◆ TASK DIRECTIONS: Your answer should consist only of the lines below from the one with "Температура вспышки" through the one with "рабочей температуры °C", copied exactly.

◆ GIVEN ENTRIES:
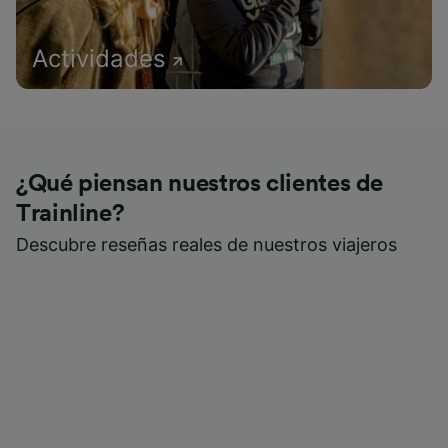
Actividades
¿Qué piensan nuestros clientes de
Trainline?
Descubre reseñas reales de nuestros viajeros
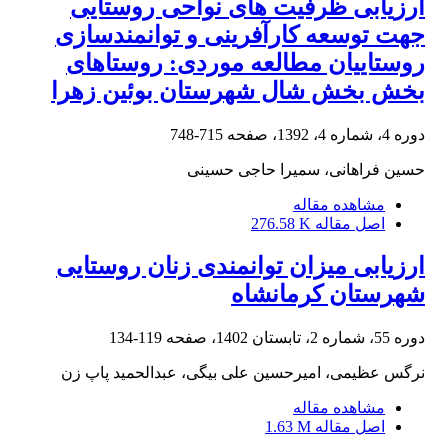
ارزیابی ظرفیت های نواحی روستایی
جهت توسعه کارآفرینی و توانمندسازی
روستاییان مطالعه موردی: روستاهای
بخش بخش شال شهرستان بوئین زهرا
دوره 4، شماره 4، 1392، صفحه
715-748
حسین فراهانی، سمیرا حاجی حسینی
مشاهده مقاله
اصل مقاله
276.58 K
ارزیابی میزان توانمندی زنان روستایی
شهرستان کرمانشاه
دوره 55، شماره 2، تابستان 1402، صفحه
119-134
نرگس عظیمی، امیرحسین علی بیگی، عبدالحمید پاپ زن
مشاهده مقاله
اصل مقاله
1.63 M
---
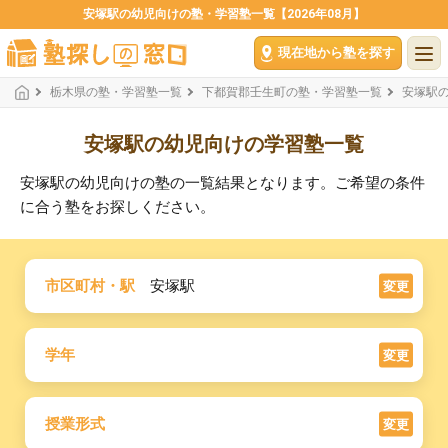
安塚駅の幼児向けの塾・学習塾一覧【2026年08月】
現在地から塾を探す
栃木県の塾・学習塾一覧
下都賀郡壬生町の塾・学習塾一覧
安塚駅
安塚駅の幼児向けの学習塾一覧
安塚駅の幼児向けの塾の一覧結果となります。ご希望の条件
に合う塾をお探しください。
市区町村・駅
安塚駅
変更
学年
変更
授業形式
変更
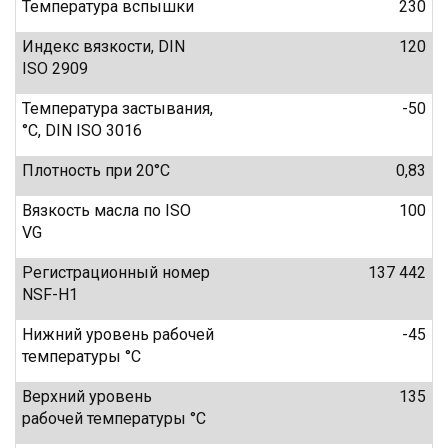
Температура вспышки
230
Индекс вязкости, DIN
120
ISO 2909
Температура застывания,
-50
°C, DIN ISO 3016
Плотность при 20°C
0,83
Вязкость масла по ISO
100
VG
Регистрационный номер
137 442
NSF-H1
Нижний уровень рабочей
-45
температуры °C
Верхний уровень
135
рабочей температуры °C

◆ ANSWER TO THIS TASK:
Температура вспышки
230
Индекс вязкости, DIN
120
ISO 2909
Температура застывания,
-50
°C, DIN ISO 3016
Плотность при 20°C
0,83
Вязкость масла по ISO
100
VG
Регистрационный номер
137 442
NSF-H1
Нижний уровень рабочей
-45
температуры °C
Верхний уровень
135
рабочей температуры °C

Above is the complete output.